Development of high-level Tensor Compute Primitives dialect(s) and transformations

With regards to the question of a small set of primitive math-ops mentioned in @stellaraccident 's note above: it seems to me that it is useful to decouple “tensor ops” from “scalar ops”. As the title of this thread indicates, what is more interesting (and likely more controversial) are tensor ops, since they provide many different optimization possibilities. There is some hope, however, that the number of core tensor ops/primitives can be kept small, especially if we have a separate scalar-op dialect. The tensor ops will be higher-order ops that take scalar-functions as parameters.

As an example, consider the expansion of SIGMOID in the above message. It seems to me that it would be simpler to express SIGMOID as the invocation of a single tensor-op (say UnaryElementWiseOp) that takes a scalar-function as parameter (expressed as a region in MLIR) that does the scalar-computation of sigmoid (using scalar ops mul/tanh/mul/add instead of tensor versions of the same ops).

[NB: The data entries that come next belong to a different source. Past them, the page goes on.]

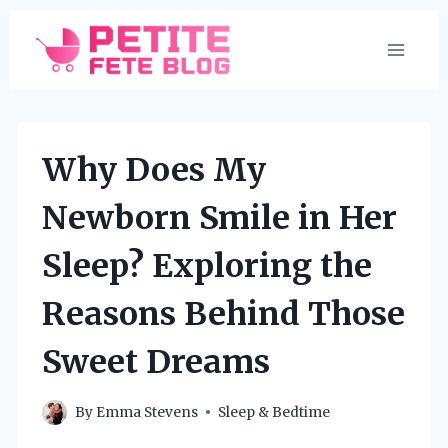
Skip
to
content
Why Does My
Newborn Smile in Her
Sleep? Exploring the
Reasons Behind Those
Sweet Dreams
By
Emma Stevens
Sleep & Bedtime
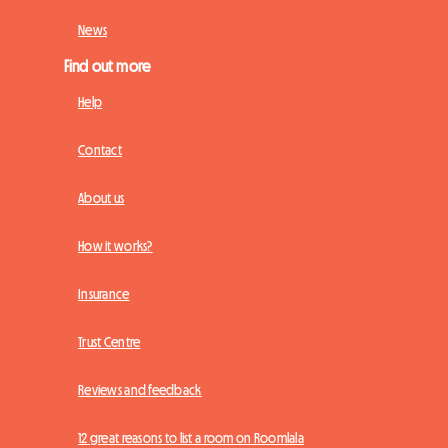
News
Find out more
Help
Contact
About us
How it works?
Insurance
Trust Centre
Reviews and feedback
12 great reasons to list a room on Roomlala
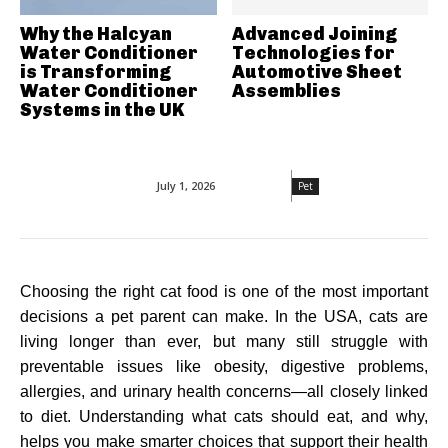
Why the Halcyan
Advanced Joining
Water Conditioner
Technologies for
is Transforming
Automotive Sheet
Water Conditioner
Assemblies
Systems in the UK
July 1, 2026
Pet
Choosing the right cat food is one of the most important
decisions a pet parent can make. In the USA, cats are
living longer than ever, but many still struggle with
preventable issues like obesity, digestive problems,
allergies, and urinary health concerns—all closely linked
to diet. Understanding what cats should eat, and why,
helps you make smarter choices that support their health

E.g., it looks like this is the direction that the StructuredOp in the Linalg dialect is taking (except that it is the lower-level of buffers). Wouldn’t the same kind of approach make sense at the tensor-level too?

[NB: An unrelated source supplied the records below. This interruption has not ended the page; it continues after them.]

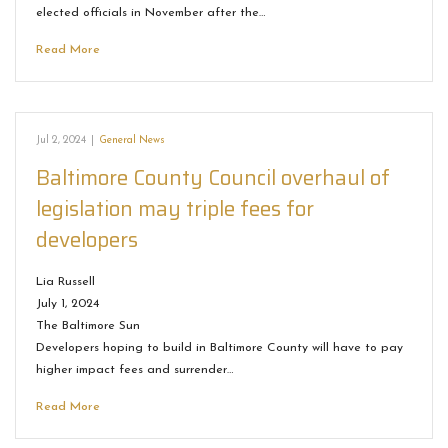
elected officials in November after the…
Read More
Jul 2, 2024
|
General News
Baltimore County Council overhaul of
legislation may triple fees for
developers
Lia Russell
July 1, 2024
The Baltimore Sun
Developers hoping to build in Baltimore County will have to pay
higher impact fees and surrender…
Read More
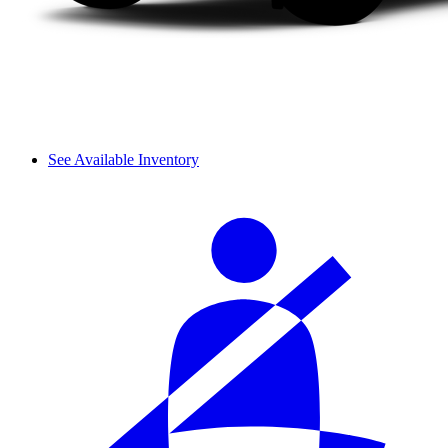
See Available Inventory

Absolutely and this is precisely the direction in which the semantics of linalg.generic and linalg.indexed_generic has evolved in the past few weeks. We realized that having custom ops that can work on both buffers and tensors simplifies a lot of issues and could help with the phase ordering problem of buffer allocation + layout and other transformations.

Thanks, @g.ramalingam. Interesting idea, and raises a few questions:

Is the intention here that frameworks/front-ends can define an op semantic by attaching the scalar op function to it ? And if so, will the ops still have “default” semantics, if the scalar-function is missing?

If the ops always come with a scalar-function that defines what they do, it is not clear to me how tensor-level optimizations/analyses will understand such ops.

Thanks!

Very interested in this topic, which is also related to quantization. A minimal, yet complete set of ops whose semantics and properties are well-known and modelled, would go a long way towards building quantization at “this level”.

I am eager to help the discussions on this forum wrt Quantization.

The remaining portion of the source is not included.